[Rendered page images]
----------

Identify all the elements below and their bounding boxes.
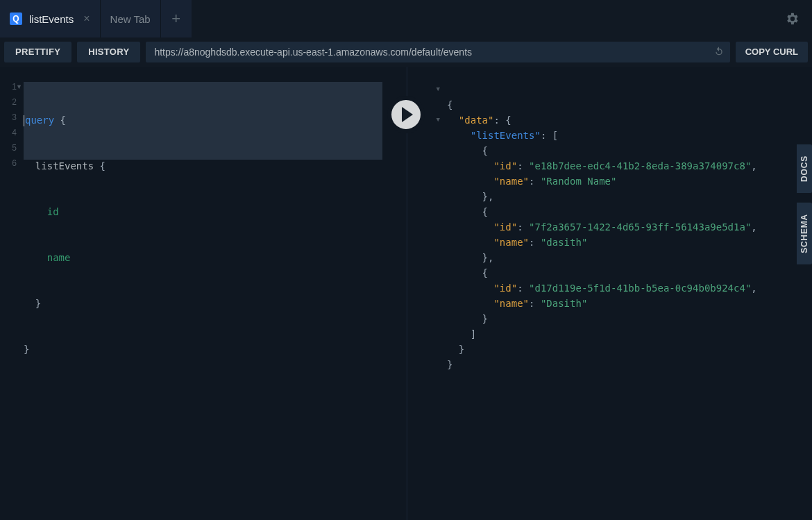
query-icon: Q — [10, 12, 22, 25]
line-gutter: 1▼ 2 3 4 5 6 — [0, 82, 21, 174]
add-tab-button[interactable]: + — [161, 0, 192, 37]
endpoint-input[interactable]: https://a8noghdsdb.execute-api.us-east-1… — [146, 42, 729, 62]
query-editor-pane[interactable]: 1▼ 2 3 4 5 6 query { listEvents { id nam… — [0, 67, 406, 520]
result-pane: ▼ ▼ { "data": { "listEvents": [ { "id": … — [406, 67, 812, 520]
reload-icon[interactable] — [713, 46, 725, 59]
tab-label: listEvents — [29, 13, 74, 25]
tab-new[interactable]: New Tab — [101, 0, 161, 37]
tab-bar: Q listEvents × New Tab + — [0, 0, 812, 37]
endpoint-url: https://a8noghdsdb.execute-api.us-east-1… — [154, 47, 707, 58]
play-icon — [402, 107, 413, 122]
copy-curl-button[interactable]: COPY CURL — [736, 42, 808, 62]
schema-tab[interactable]: SCHEMA — [797, 203, 812, 265]
execute-button[interactable] — [387, 96, 425, 133]
result-viewer[interactable]: { "data": { "listEvents": [ { "id": "e18… — [408, 67, 812, 403]
prettify-button[interactable]: PRETTIFY — [4, 42, 71, 62]
toolbar: PRETTIFY HISTORY https://a8noghdsdb.exec… — [0, 37, 812, 67]
close-icon[interactable]: × — [83, 12, 90, 25]
query-editor[interactable]: query { listEvents { id name } } — [24, 67, 406, 387]
tab-label: New Tab — [110, 13, 151, 25]
history-button[interactable]: HISTORY — [77, 42, 140, 62]
docs-tab[interactable]: DOCS — [797, 144, 812, 193]
main-area: 1▼ 2 3 4 5 6 query { listEvents { id nam… — [0, 67, 812, 520]
settings-button[interactable] — [784, 11, 800, 26]
tab-list-events[interactable]: Q listEvents × — [0, 0, 101, 37]
side-tabs: DOCS SCHEMA — [797, 144, 812, 265]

----------

**Task requirements:** The records must appear again word for word, though none of their pictures should.

**Result of the exercise:**
Identify all the elements below and their bounding boxes.
query-icon: Q — [10, 12, 22, 25]
line-gutter: 1▼ 2 3 4 5 6 — [0, 82, 21, 174]
add-tab-button[interactable]: + — [161, 0, 192, 37]
endpoint-input[interactable]: https://a8noghdsdb.execute-api.us-east-1… — [146, 42, 729, 62]
query-editor-pane[interactable]: 1▼ 2 3 4 5 6 query { listEvents { id nam… — [0, 67, 406, 520]
result-pane: ▼ ▼ { "data": { "listEvents": [ { "id": … — [406, 67, 812, 520]
reload-icon[interactable] — [713, 46, 725, 59]
tab-label: listEvents — [29, 13, 74, 25]
tab-new[interactable]: New Tab — [101, 0, 161, 37]
tab-bar: Q listEvents × New Tab + — [0, 0, 812, 37]
endpoint-url: https://a8noghdsdb.execute-api.us-east-1… — [154, 47, 707, 58]
play-icon — [402, 107, 413, 122]
copy-curl-button[interactable]: COPY CURL — [736, 42, 808, 62]
schema-tab[interactable]: SCHEMA — [797, 203, 812, 265]
execute-button[interactable] — [387, 96, 425, 133]
result-viewer[interactable]: { "data": { "listEvents": [ { "id": "e18… — [408, 67, 812, 403]
prettify-button[interactable]: PRETTIFY — [4, 42, 71, 62]
toolbar: PRETTIFY HISTORY https://a8noghdsdb.exec… — [0, 37, 812, 67]
close-icon[interactable]: × — [83, 12, 90, 25]
query-editor[interactable]: query { listEvents { id name } } — [24, 67, 406, 387]
tab-label: New Tab — [110, 13, 151, 25]
history-button[interactable]: HISTORY — [77, 42, 140, 62]
docs-tab[interactable]: DOCS — [797, 144, 812, 193]
main-area: 1▼ 2 3 4 5 6 query { listEvents { id nam… — [0, 67, 812, 520]
settings-button[interactable] — [784, 11, 800, 26]
tab-list-events[interactable]: Q listEvents × — [0, 0, 101, 37]
side-tabs: DOCS SCHEMA — [797, 144, 812, 265]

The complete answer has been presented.